The inertia of a physical object is its ability to resist changes in its motion.

Naturally, if we want to describe physical reality correctly, we need a way of measuring and quantifying inertia:

Definition: Mass

The mass of a physical object is a measure of its inertia.

NOTATION

$$m$$

UNIT

The SI measurement unit for mass is the kilogram ($\mathrm{kg}$).

Definition: Average Density

The average density of an object is the ratio of its total mass to the total volume it occupies.

$$\frac{m}{V}$$

NOTATION

$$\rho {\rho }_{\text{avg}}$$

We are used to associating the word “mass” with the amount of “stuff” which is contained in a physical object, but this notion is wrong because there are physical things, such as light, which have no mass.
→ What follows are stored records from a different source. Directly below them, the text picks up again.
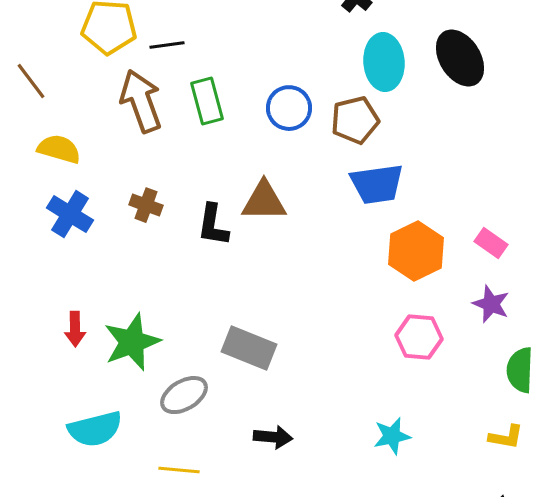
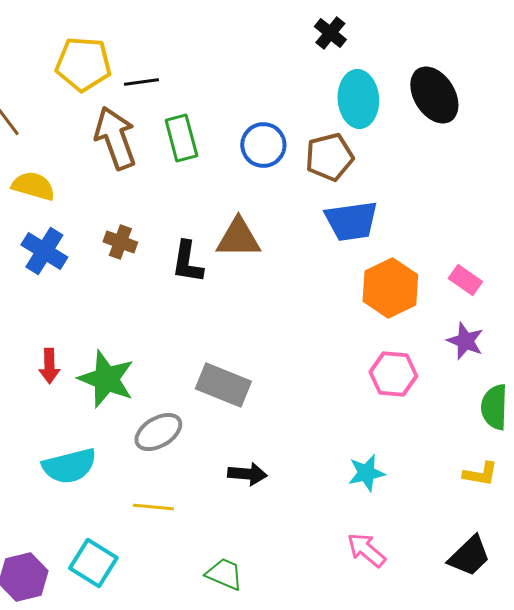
green star: (132, 342) -> (106, 379), turned -30

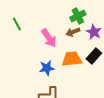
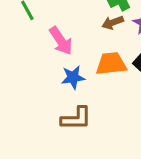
pink arrow: (49, 38) -> (61, 41), moved

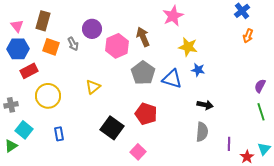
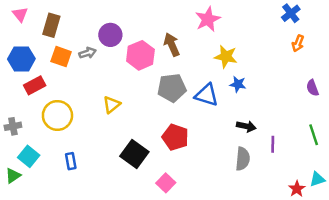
pink triangle: (17, 26) -> (20, 14), moved
gray arrow: (73, 44) -> (88, 53), turned -80
gray pentagon: (143, 73) -> (172, 88), turned 30
purple semicircle: (260, 86) -> (312, 88), moved, turned -48
purple line: (229, 144) -> (273, 144), moved
cyan triangle: (264, 149) -> (317, 179), turned 32

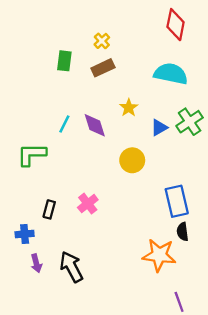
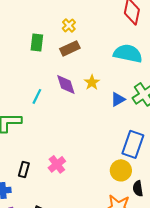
purple diamond: (95, 125) -> (66, 84), moved
yellow circle: (132, 160) -> (121, 170), moved
blue rectangle: (177, 201) -> (133, 144), moved, turned 32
If mass was equivalent to stuff, then light would not exist because it has zero mass and would thus be nothing.

Point Masses

We naturally have to extend the model of the point particle to include mass.

Definition: Point Mass

A point mass is a model of a physical object with mass as a point particle.

Definition: System of Point Masses

A system of point masses is any set of objects which we model as point masses.

Definition: Center of Mass

The center of mass of a finite system of point masses $m_1,\cdots ,m_n$ with positions ${\mathbf{r}}_1,\cdots ,{\mathbf{r}}_n$ is an imaginary point particle with position

$${\mathbf{r}}_{\text{cm}}\stackrel{\text{def}}{=}\frac{1}{M}\sum _{i=1}^n{m}_i{\mathbf{r}}_i,$$

where $M=m_1+\cdots +m_n$.

Continuous Mass Distributions

Sometimes, there are situations in which the spatial extent of physical objects cannot be neglected and modelling them as point masses yields very inaccurate predictions. In such situations, we can model objects using (mass) density functions.

Definition: Continuous Mass Distributions

A continuous mass distribution is a model of a physical object $\mathcal{O}$ as a real scalar field $\rho :{\mathbb{R}}^3\to \mathbb{R}$ such that integrating $\rho$ over a region of space $V$ occupied by $\mathcal{O}$ yields the mass of $\mathcal{O}$ which is contained in $V$:

$$m={\int }_V\rho \mathrm{dV}$$

Definition: Center of Mass

The center of mass of a continuous mass distribution $\rho$ is an imaginary point particle with position

$${\mathbf{r}}_{\text{cm}}\stackrel{\text{def}}{=}{\int }_V\rho (\mathbf{r})\mathbf{r}\mathrm{dV},$$

where we integrate $\rho (\mathbf{r})\mathbf{r}$ over the region of space occupied by the continuous mass distribution.